Comment les Compagnies déconfirent messire Jacques de Bourbon et sa route, et y furent le dit messire Jacques et son fils navrés à mort, et le jeune comte de Forez mort.


Ces gens d’armes assemblés avecques messire Jacques de Bourbon, qui se tenoient à Lyon sur le Rhône et là environ, entendirent que ces Compagnies approchoient durement et avoient pris et conquis de force la ville et le châtel de Brinay et encore des autres forts, et gâtoient et exillioient tout le pays. Si déplurent moult ces nouvelles à monseigneur Jacques de Bourbon, pourtant qu’il avoit en gouvernement la comté de Forez, la terre à ses neveux ; et aussi fit-il à tous les autres. Si se mirent aux champs et se trouvèrent grand’foison de bonnes gens d’armes, chevaliers et écuyers ; et envoyèrent devant leurs coureurs pour savoir et aviser vraiment quelles gens ils trouveroient.

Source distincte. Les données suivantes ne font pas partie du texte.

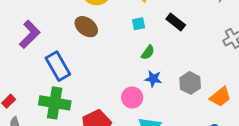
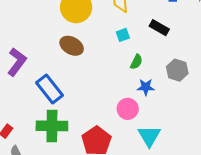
gray hexagon: (190, 83) -> (177, 70), moved

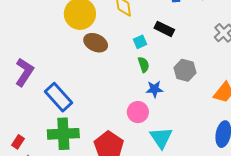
cyan square: (123, 35) -> (140, 42), moved
brown ellipse: (72, 46) -> (96, 43), moved
green semicircle: (136, 62) -> (144, 65), turned -42

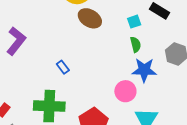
blue star: (155, 89) -> (144, 70), size x1.4
blue rectangle: (59, 97) -> (63, 67), moved, size x0.5

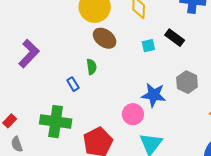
green semicircle: (136, 45) -> (92, 67), moved

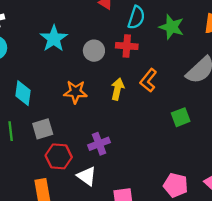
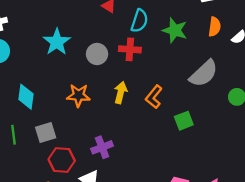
orange L-shape: (148, 80) -> (154, 97), moved

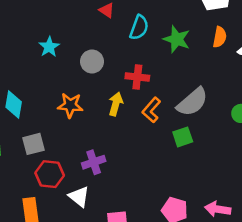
cyan star: (57, 42) -> (49, 47), size x0.7
red cross: (130, 49) -> (137, 77), moved
gray semicircle: (204, 74) -> (192, 102), moved

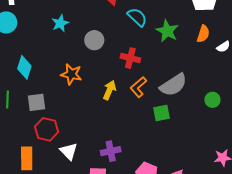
cyan semicircle: (139, 27) -> (137, 17), turned -75
yellow arrow: (116, 104) -> (109, 90), moved
purple cross: (94, 162) -> (111, 151), moved

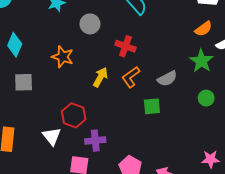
green star: (167, 31) -> (201, 61), moved
orange semicircle: (203, 34) -> (203, 29), turned 30
gray semicircle: (173, 85) -> (167, 79), size x0.7
red hexagon: (47, 129) -> (74, 115), moved

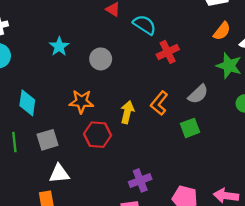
red cross: (125, 46) -> (168, 52), moved, turned -30
red hexagon: (74, 115) -> (98, 135), moved
white triangle: (52, 136) -> (59, 174), moved, turned -42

Or vous dirai la grand’malice des compagnies. Ils étoient logés sur une montagne[2], et avoient

  1. Il serait difficile de peindre l’état de misère dans lequel les ravages de ces compagnies étrangères avaient plongé la France à cette époque de désordre et de confusion. Le mal était si général qu’on composa alors des prières publiques qu’on ajoutait au service divin pour prier Dieu de détourner ce fléau, comme dans le temps de peste on chante des cantiques analogues. On retrouve quelques-uns de ces cantiques latins dans un manuscrit des œuvres de Machau.
  2. Denis Sauvage avait examiné lui-même ce lieu, et nous en a laissé dans son annotation 88, une description exacte qu’on ne sera pas fâché de rencontrer ici.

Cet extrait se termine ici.